Já o processo licitatório indireto se caracteriza pela participação exclusiva da distribuidora na disputa. Nessa situação, é comum a indústria convidar o distribuidor a entrar na licitação. Essa escolha deve ser feita com muito critério para evitar problemas com a administração pública na hora de entregar os produtos adquiridos.  

Outro modelo de participação é o misto, em que a indústria e o distribuidor entram juntos na disputa. Nessa modalidade, o fornecimento dos itens é feito por meio de uma parceria.  Um destes cenários é quando o distribuidor não tem todos os produtos disponíveis no estoque para o atendimento da demanda ou qualquer outra situação. Por isso, a indústria entra para garantir a entrega completa dos produtos ao setor público, no prazo adequado.

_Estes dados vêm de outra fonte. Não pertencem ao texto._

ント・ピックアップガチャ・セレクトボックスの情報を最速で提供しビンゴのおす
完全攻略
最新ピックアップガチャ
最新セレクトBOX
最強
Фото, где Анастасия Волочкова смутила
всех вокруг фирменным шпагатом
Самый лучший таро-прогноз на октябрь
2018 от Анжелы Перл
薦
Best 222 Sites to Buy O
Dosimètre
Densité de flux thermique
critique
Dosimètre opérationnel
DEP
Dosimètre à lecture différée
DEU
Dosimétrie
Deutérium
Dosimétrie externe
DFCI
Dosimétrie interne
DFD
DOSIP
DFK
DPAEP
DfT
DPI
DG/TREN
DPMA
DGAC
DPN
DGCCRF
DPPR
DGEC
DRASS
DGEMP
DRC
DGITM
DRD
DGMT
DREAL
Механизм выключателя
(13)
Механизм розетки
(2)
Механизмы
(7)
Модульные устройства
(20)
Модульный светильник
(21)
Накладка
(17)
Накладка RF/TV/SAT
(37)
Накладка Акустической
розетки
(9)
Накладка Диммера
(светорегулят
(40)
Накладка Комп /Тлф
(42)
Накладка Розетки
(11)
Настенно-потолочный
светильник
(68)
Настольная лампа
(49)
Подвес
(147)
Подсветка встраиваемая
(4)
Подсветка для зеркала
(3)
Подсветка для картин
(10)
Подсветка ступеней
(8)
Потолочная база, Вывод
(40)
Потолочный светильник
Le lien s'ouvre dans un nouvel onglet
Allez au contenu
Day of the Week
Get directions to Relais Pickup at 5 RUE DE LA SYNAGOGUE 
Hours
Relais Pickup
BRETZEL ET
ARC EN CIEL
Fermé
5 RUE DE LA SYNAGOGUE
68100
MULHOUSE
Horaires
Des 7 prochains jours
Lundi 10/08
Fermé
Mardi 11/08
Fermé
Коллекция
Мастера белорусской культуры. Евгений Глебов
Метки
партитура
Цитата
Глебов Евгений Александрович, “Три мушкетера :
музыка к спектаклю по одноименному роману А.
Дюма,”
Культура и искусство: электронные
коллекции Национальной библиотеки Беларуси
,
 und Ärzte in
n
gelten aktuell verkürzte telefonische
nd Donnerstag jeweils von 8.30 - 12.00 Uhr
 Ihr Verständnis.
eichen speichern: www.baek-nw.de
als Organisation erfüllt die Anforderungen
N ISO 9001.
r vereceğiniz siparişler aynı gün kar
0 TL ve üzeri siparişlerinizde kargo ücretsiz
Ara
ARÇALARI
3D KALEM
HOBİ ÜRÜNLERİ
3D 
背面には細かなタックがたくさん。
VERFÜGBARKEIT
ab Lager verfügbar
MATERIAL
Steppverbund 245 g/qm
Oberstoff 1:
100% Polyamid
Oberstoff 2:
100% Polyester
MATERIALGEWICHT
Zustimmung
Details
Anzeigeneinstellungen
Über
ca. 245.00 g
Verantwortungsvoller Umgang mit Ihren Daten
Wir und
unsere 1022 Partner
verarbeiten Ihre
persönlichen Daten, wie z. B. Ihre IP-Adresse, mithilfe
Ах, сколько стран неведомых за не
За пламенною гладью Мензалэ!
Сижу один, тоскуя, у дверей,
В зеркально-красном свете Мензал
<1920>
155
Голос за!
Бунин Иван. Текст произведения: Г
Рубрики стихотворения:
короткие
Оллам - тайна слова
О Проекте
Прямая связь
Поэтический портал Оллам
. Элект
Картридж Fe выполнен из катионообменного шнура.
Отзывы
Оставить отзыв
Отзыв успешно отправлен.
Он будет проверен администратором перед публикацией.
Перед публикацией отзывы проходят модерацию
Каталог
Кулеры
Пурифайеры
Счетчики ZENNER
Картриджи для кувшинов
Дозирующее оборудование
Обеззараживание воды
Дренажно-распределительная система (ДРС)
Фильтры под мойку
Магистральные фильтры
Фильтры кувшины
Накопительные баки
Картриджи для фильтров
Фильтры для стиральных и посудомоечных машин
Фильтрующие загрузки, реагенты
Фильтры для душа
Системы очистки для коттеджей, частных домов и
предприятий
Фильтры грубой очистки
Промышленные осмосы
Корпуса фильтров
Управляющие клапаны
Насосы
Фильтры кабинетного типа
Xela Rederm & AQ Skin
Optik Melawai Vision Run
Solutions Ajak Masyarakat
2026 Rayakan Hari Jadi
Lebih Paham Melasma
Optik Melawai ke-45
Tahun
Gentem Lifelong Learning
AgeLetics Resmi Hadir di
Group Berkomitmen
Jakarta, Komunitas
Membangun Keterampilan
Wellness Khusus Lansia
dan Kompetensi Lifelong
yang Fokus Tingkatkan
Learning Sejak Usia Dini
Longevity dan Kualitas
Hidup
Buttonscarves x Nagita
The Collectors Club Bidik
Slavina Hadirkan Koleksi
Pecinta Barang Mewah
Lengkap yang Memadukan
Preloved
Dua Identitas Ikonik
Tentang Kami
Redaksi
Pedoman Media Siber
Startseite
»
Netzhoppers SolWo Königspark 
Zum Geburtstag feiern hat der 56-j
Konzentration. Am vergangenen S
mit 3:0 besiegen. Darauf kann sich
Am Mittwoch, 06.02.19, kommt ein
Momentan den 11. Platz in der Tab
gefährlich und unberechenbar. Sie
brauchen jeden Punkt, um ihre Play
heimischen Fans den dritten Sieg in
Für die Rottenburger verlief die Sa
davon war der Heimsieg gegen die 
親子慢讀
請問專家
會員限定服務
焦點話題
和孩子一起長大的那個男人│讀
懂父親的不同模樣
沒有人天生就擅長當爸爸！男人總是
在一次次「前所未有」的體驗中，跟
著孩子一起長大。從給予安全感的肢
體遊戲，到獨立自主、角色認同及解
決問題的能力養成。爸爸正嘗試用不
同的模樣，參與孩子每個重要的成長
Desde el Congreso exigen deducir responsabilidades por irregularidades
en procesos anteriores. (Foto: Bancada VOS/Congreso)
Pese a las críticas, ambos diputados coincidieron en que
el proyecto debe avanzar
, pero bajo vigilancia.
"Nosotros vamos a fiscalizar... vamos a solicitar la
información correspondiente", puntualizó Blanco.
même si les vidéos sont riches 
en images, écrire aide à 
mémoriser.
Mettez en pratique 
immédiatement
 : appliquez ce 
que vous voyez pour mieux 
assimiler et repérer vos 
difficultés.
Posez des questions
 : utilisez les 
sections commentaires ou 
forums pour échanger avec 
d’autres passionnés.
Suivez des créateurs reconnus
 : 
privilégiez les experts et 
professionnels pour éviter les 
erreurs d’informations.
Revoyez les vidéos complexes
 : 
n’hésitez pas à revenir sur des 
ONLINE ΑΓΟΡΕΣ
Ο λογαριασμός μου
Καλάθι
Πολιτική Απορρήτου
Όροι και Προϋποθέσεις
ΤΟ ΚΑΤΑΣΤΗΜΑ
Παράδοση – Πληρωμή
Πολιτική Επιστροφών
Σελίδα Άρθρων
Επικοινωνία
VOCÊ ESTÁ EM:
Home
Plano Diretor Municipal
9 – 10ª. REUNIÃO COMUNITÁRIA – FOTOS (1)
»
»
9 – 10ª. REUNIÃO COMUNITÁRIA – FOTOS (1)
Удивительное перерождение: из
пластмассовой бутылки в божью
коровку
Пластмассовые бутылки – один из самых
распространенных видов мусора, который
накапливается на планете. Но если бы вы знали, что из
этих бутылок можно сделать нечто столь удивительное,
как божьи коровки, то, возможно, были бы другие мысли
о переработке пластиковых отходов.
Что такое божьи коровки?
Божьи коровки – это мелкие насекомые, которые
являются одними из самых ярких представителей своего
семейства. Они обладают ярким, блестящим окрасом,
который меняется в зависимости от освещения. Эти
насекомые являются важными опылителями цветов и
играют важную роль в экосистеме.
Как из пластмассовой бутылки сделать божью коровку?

Conheça as vantagens de cada tipo

No processo licitatório direto, o maior benefício é na tomada de decisão quanto as condições de participação do Pregão.

Já a participação pelo modelo indireto e misto é vantajosa, pois a parceria com distribuidores colabora para que a indústria tenha a capacidade de atendimento ampliada. Em um país de dimensões continentais como o Brasil, a indústria necessita de parceiros para minimizar dificuldades com a logística na entrega dos produtos.

Além disso, estes modelos promovem um relacionamento mais próximo com os órgãos públicos regionais, por meio dos contatos dos distribuidores de cada localidade. Isso permite saber com mais agilidade, quando será lançado um edital, o que contribui para a montagem de uma estratégia mais competitiva.

Analise as desvantagens de cada modelo

Na licitação direta, a indústria precisa estar muito organizada para evitar problemas com o atraso de itens. Ou seja, deve ter consciência de que apresenta capacidade de atender a demanda, mesmo que haja imprevistos. Pois o não atendimento e entregas com atrasos geram multa para a organização, além de perder credibilidade com o órgão em questão. Outra desvantagem é falta de uma maior proximidade com órgão públicos, que, como falamos, acontece por intermédio dos distribuidores.

Ao optar pelos modelos indireto ou misto, a indústria deve escolher um parceiro que se mostre habilitado para cumprir as regras impostas pela administração pública e que apresente toda documentação em ordem. Assim, terá menos riscos de sofrer eventuais penalidades e prejuízos financeiros. Caso o parceiro não cumpra todos os requisitos, a indústria é obrigada a procurar outro parceiro para participar da disputa.

Esses modelos também geram um trabalho maior para o gerenciamento das informações, principalmente o modelo indireto, pois todos os dados de participação, condições, prazos e entregas ficam com os distribuidores.  

Como mitigar estas desvantagens?

É preciso ter uma visão completa das licitações abertas, principalmente as de modalidade indireta e mista.

O ideal, é contar com um sistema que centralize todo o processo, desde a busca por licitações, com possibilidade de convidar os distribuidores em um único ambiente, e controlar o aceite de cada processo.  

Além disso, uma integração com o sistema dos parceiros, para observar as disputas ganhas e preços adjudicados, facilita o planejamento e controle de produção dos produtos.

Dessa forma, é viável melhorar a estratégia de participação nas licitações e ter um controle mais eficiente das atividades executadas durante o contrato. Assim, a indústria tem mais condições de prestar um atendimento de alto nível para o setor público e ampliar a carteira de clientes.